Important to note that it’s mostly the *threat* of scrutiny, the *potential* of being held to account that is enough to cause the next round of reactionary panic. In practice, the power structures that have traditionally defined American life have unfortunately held up just fine.
These moral panics appeal to (predominantly white, predominantly male) elites because the threat to elite impunity is real - “cancel culture” and “wokeism” may have made it slightly more likely that people get in trouble for racist, misogynistic, disrespectful behavior.
Simply put, elite life in the public spotlight has become slightly more uncomfortable, at least for elites who used to be able to get away with absolutely everything and now they (potentially) don’t anymore. People like David French and Pamela Paul get more public criticism.
The reason is that traditionally marginalized groups have forced their way into the conversation, necessitating a re-negotiation of norms surrounding public speech and expression. That process can be messy at times - but the alternative is continued elite dominance and impunity.

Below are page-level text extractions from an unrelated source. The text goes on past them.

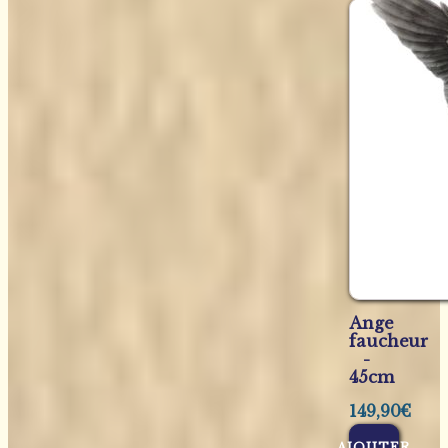
Ange
faucheur
-
45cm
149,90
€
AJOUTER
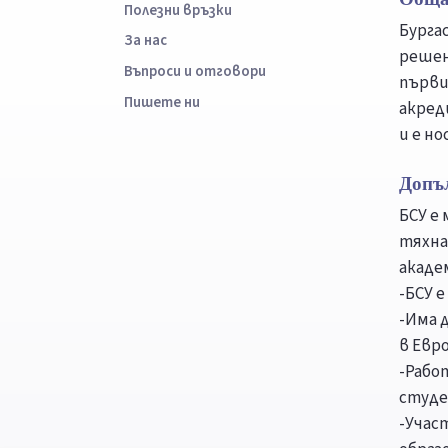
Полезни връзки
Бурга
За нас
решени
Въпроси и отговори
първи
Пишете ни
акред
и е н
Допъ
БСУ е
тяхна
акаде
-БСУ 
-Има 
в Евро
-Рабо
студе
-Учас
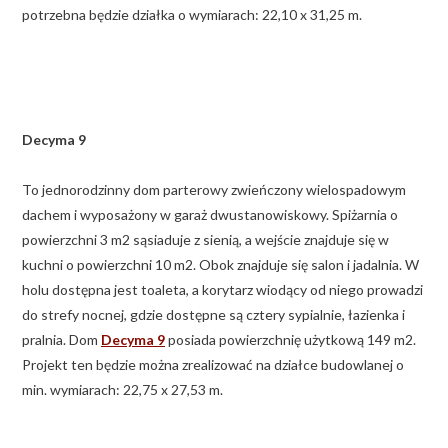
potrzebna będzie działka o wymiarach: 22,10 x 31,25 m.
Decyma 9
To jednorodzinny dom parterowy zwieńczony wielospadowym
dachem i wyposażony w garaż dwustanowiskowy. Spiżarnia o
powierzchni 3 m2 sąsiaduje z sienią, a wejście znajduje się w
kuchni o powierzchni 10 m2. Obok znajduje się salon i jadalnia. W
holu dostępna jest toaleta, a korytarz wiodący od niego prowadzi
do strefy nocnej, gdzie dostępne są cztery sypialnie, łazienka i
pralnia. Dom
Decyma 9
posiada powierzchnię użytkową 149 m2.
Projekt ten będzie można zrealizować na działce budowlanej o
min. wymiarach: 22,75 x 27,53 m.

Everyone agrees that certain transgressions, certain public speech should be met with shaming or shunning. The real question is: Where is the line, and who gets to draw it? Traditionally, this was the prerogative of a predominantly white, predominantly male elite.
This prerogative has come under fire. And if you believe - as much of America’s traditional elite evidently does - that you are entitled to say and do whatever you want without legal or cultural sanction, that you are actually entitled to unconditional affirmation, that’s bad.

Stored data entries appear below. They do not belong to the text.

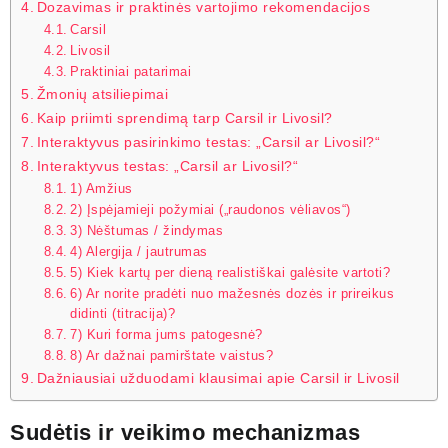
Dozavimas ir praktinės vartojimo rekomendacijos
Carsil
Livosil
Praktiniai patarimai
Žmonių atsiliepimai
Kaip priimti sprendimą tarp Carsil ir Livosil?
Interaktyvus pasirinkimo testas: „Carsil ar Livosil?“
Interaktyvus testas: „Carsil ar Livosil?“
1) Amžius
2) Įspėjamieji požymiai („raudonos vėliavos“)
3) Nėštumas / žindymas
4) Alergija / jautrumas
5) Kiek kartų per dieną realistiškai galėsite vartoti?
6) Ar norite pradėti nuo mažesnės dozės ir prireikus
didinti (titracija)?
7) Kuri forma jums patogesnė?
8) Ar dažnai pamirštate vaistus?
Dažniausiai užduodami klausimai apie Carsil ir Livosil
Sudėtis ir veikimo mechanizmas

Think about how cynical, how utterly vile this is: “No right are being ‘stripped away.’ None.”
As red states have introduced *hundreds* of anti-trans bills, passing ever-more extreme anti-trans laws every week.
What an unbelievably disingenuous bigot this man is. Despicable.
So many people proudly taking the Sullivan “You’re just making stuff up” line in my responses. When this, below, is what’s happening across the U.S.
There is no plausible deniability for this level of willful ignorance or bigotry. You’re just telling the world who you are.
As the reactionary assault on one of the country’s most vulnerable, most marginalized groups is escalating, anti-“woke” crusaders are focused on the real threat - elite “free speech”: “Famous billionaires need our protection! Famous NYT columnists are being persecuted!” Perfect.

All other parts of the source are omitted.